Segment Open
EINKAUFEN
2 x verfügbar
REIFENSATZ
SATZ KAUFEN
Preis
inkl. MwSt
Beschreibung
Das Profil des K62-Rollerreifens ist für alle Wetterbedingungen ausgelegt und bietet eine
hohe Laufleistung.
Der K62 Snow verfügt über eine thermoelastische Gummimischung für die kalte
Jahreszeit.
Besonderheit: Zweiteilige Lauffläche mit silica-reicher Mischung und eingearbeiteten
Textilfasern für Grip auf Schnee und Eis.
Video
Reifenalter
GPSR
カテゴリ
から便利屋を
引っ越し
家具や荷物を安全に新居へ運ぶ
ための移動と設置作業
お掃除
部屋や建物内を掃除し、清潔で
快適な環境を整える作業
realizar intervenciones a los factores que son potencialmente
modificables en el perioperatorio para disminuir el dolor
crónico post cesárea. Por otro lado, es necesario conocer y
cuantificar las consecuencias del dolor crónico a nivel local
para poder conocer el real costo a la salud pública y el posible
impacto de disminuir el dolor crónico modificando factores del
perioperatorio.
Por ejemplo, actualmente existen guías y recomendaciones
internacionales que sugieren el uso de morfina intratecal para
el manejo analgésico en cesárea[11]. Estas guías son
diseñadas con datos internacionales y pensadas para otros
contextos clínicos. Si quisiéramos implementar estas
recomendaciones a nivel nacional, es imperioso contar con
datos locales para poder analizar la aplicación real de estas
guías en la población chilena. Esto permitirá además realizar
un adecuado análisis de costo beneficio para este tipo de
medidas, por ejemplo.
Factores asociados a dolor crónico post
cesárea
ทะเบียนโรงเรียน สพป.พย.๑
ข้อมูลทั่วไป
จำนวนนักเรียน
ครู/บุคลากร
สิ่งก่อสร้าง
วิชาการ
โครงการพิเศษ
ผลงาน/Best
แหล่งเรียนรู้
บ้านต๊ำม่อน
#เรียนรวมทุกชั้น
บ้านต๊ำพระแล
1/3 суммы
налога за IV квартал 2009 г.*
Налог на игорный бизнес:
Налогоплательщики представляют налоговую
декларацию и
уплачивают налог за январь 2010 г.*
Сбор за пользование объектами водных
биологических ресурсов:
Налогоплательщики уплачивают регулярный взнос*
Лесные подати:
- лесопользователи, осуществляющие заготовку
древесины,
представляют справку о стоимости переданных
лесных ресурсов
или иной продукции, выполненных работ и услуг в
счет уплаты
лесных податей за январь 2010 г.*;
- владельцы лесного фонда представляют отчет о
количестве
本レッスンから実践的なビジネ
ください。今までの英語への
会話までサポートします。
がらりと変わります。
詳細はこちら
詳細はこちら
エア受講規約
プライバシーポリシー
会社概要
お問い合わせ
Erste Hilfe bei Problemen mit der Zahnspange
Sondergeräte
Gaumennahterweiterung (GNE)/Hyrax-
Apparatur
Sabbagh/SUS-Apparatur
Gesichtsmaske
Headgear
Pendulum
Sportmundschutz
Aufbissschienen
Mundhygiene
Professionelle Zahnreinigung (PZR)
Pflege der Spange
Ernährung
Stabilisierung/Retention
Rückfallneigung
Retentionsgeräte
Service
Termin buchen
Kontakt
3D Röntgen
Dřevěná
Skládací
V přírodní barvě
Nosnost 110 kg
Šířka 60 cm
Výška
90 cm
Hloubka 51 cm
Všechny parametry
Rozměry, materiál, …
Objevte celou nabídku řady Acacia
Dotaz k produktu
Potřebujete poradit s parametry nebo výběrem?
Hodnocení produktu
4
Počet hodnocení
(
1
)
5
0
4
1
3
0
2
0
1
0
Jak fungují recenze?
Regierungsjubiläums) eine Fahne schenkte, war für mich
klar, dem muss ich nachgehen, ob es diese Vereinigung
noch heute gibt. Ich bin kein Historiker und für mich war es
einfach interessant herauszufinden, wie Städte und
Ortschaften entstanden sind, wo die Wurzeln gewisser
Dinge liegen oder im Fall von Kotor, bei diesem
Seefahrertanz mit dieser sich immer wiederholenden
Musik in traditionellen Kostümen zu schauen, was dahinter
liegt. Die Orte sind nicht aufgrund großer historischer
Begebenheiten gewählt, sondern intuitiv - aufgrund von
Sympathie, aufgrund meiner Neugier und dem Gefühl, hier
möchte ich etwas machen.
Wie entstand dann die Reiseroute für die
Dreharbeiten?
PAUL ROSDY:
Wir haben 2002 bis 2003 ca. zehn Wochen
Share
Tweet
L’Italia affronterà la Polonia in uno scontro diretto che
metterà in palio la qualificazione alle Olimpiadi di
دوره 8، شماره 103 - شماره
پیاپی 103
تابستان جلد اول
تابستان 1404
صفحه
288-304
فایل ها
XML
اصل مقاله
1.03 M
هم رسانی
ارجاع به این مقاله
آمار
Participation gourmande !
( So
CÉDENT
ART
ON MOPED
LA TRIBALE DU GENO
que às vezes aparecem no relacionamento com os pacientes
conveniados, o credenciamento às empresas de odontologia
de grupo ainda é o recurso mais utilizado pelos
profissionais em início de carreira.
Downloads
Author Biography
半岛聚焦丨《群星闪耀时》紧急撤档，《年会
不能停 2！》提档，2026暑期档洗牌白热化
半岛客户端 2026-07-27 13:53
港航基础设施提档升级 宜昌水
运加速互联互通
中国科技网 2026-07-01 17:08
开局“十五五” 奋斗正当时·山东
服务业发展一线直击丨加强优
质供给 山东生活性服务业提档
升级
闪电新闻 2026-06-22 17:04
Segment Closed
| Assignment |
Please copy, exactly and with nothing else, the lines above beginning at the line that has "medidas, por ejemplo." and ending with the line that has "лесных ресурсов".

| Result of this task |
medidas, por ejemplo.
Factores asociados a dolor crónico post
cesárea
ทะเบียนโรงเรียน สพป.พย.๑
ข้อมูลทั่วไป
จำนวนนักเรียน
ครู/บุคลากร
สิ่งก่อสร้าง
วิชาการ
โครงการพิเศษ
ผลงาน/Best
แหล่งเรียนรู้
บ้านต๊ำม่อน
#เรียนรวมทุกชั้น
บ้านต๊ำพระแล
1/3 суммы
налога за IV квартал 2009 г.*
Налог на игорный бизнес:
Налогоплательщики представляют налоговую
декларацию и
уплачивают налог за январь 2010 г.*
Сбор за пользование объектами водных
биологических ресурсов:
Налогоплательщики уплачивают регулярный взнос*
Лесные подати:
- лесопользователи, осуществляющие заготовку
древесины,
представляют справку о стоимости переданных
лесных ресурсов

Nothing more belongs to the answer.